任意申立てと異なり、非任意申立てでは、申立書が提出されても直ちに救済命令が発せられるわけではありません。債務者には、申立てに対して反論し、争う機会が与えられます。債務者が異議を申し立てた場合、裁判所は審理を開き、申立債権者が上記の要件を満たしているかを判断します。審理の結果、裁判所が要件を満たしていると判断して初めて、救済命令が発せられ、本格的な倒産手続が開始されます。

もし、裁判所が申立てを棄却した場合、申立てを行った債権者は、債務者が受けた損害(弁護士費用や逸失利益など)を賠償する責任を負う可能性があります。さらに、申立てが悪意(bad faith)で行われたと認定された場合には、懲罰的損害賠償を命じられるリスクもあります。

自動的停止(Automatic Stay)

自動的停止の強力な効力と目的

自動的停止の目的は2つあります。第1に、債務者側の視点から、絶え間ない債権者からの取立圧力から解放し、自らの状況を冷静に評価し、再建への道を模索するための「呼吸を置く期間(breathing spell)」を与えることです。第2に、債権者側の視点から、個々の債権者による抜け駆け的な債権回収行為(いわゆる「早い者勝ち」)を禁止し、全ての債権者が倒産手続という統一されたプラットフォームの下で、公平な分配を受ける機会を保障することです。これにより、倒産財団の資産の散逸を防ぎ、その価値を最大化することが可能となります。

その名の通り、この停止命令は「自動的」に、申立ての瞬間に発効します。裁判所が個別に命令を発する必要も、債権者に通知が到達する必要もありません。法律の規定そのものによって当然に効力が生じます。この即時性と包括性が、自動的停止を極めて強力なものにしています。

効力の範囲と全世界的効力

自動的停止が禁止する行為は、第362条(a)項に網羅的に列挙されており、その範囲は極めて広いです。主なものを以下に挙げます。

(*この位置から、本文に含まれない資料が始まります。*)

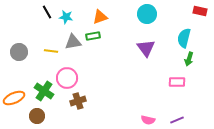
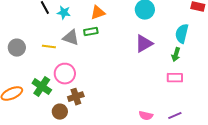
gray triangle: (73, 42) -> (71, 38), turned 30
purple triangle: (146, 48) -> (144, 44), turned 36
green arrow: (189, 59) -> (176, 55), moved
brown circle: (37, 116) -> (60, 112), moved

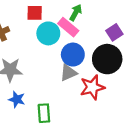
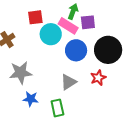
purple square: (114, 32) -> (88, 22), moved, turned 35
gray triangle: (68, 73) -> (68, 82), moved
red star: (92, 87) -> (98, 78), size x0.7

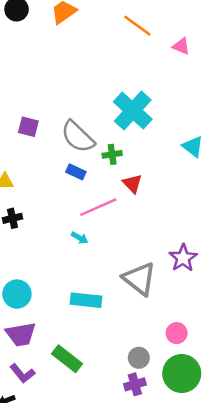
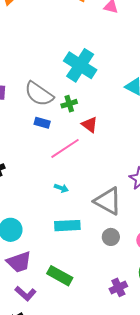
cyan arrow: (80, 238) -> (61, 188), moved
gray circle: (139, 358) -> (111, 237), moved

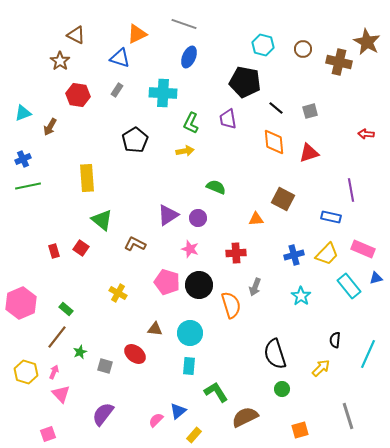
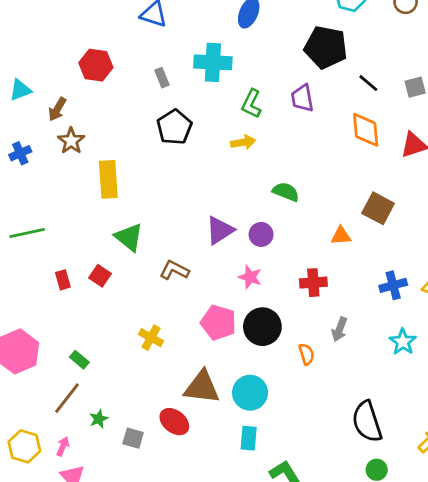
brown star: (60, 61) -> (71, 141), moved
gray rectangle: (117, 90) -> (162, 78), moved, turned -56
green line: (28, 186) -> (27, 233), moved
orange semicircle: (231, 305) -> (306, 354), size x0.6
brown triangle: (155, 329) -> (202, 387), size x1.8

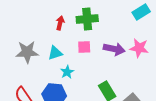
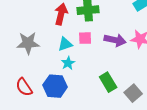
red arrow: (60, 23) -> (61, 14), size x1.5
cyan triangle: (55, 53) -> (65, 44), moved

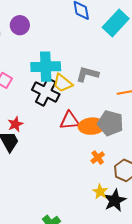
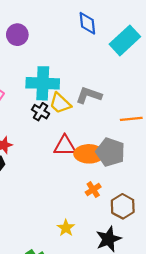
black cross: (46, 92) -> (41, 112), size x0.6
yellow star: (100, 192) -> (66, 228), moved

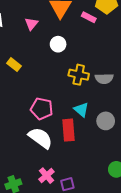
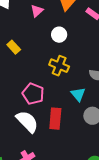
yellow cross: (79, 75) -> (59, 66), moved
cyan triangle: (81, 110) -> (78, 94), moved

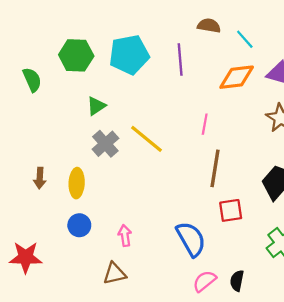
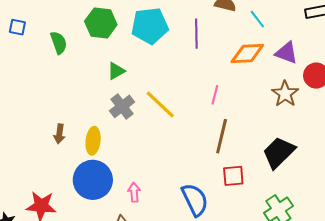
blue circle: (79, 225) -> (93, 180), size x1.8

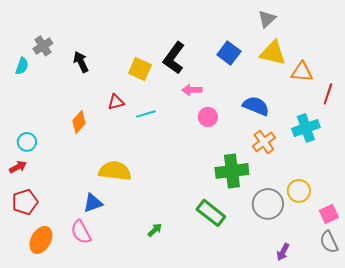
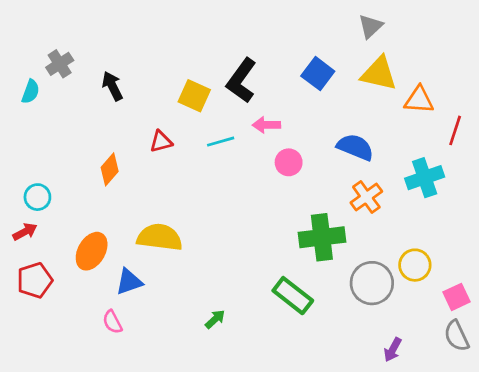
cyan line: (146, 114) -> (221, 142), moved
pink semicircle: (81, 232) -> (112, 322), size x0.7
orange ellipse: (41, 240) -> (92, 251), moved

  • 申立て前の原因に基づいて発生した債権に関する、訴訟の提起または継続((a)(1))。
  • 申立て前の判決の執行((a)(2))。
  • 倒産財団に属する財産の占有を取得し、またはその財産に対し支配権を及ぼす一切の行為((a)(3))。(これは非常に広範な規定であり、例えば、債務者が賃借している不動産からの追い出しや、債務者が所有する物品の引き揚げなどが含まれます。)
  • 倒産財団に属する財産に対する担保権の設定、完成、または実行((a)(4))。
  • 申立て前の債権を回収するための、債務者に対するあらゆる取立行為((a)(6))。(電話や手紙による支払いの要求もこれに含まれます。)
  • 申立て前の債務と債権の相殺((a)(7))。

アメリカの裁判所は、この自動的停止の効力は「全世界的(worldwide)」に及ぶと解釈しています。つまり、アメリカ国外にいる債権者が、アメリカ国外で行う取立行為であっても、アメリカの倒産裁判所がその債権者に対して人的管轄権(personal jurisdiction)を有する限り、自動的停止の対象となります。日本企業がアメリカ企業の倒産に関与する場合、この点を理解しておくことは極めて重要です。アメリカで取引先が破産を申し立てたことを知りながら、日本国内でその取引先に対する訴訟を提起したり売掛金と買掛金を相殺したりする行為は、自動的停止に違反し、後述する制裁の対象となる可能性があります。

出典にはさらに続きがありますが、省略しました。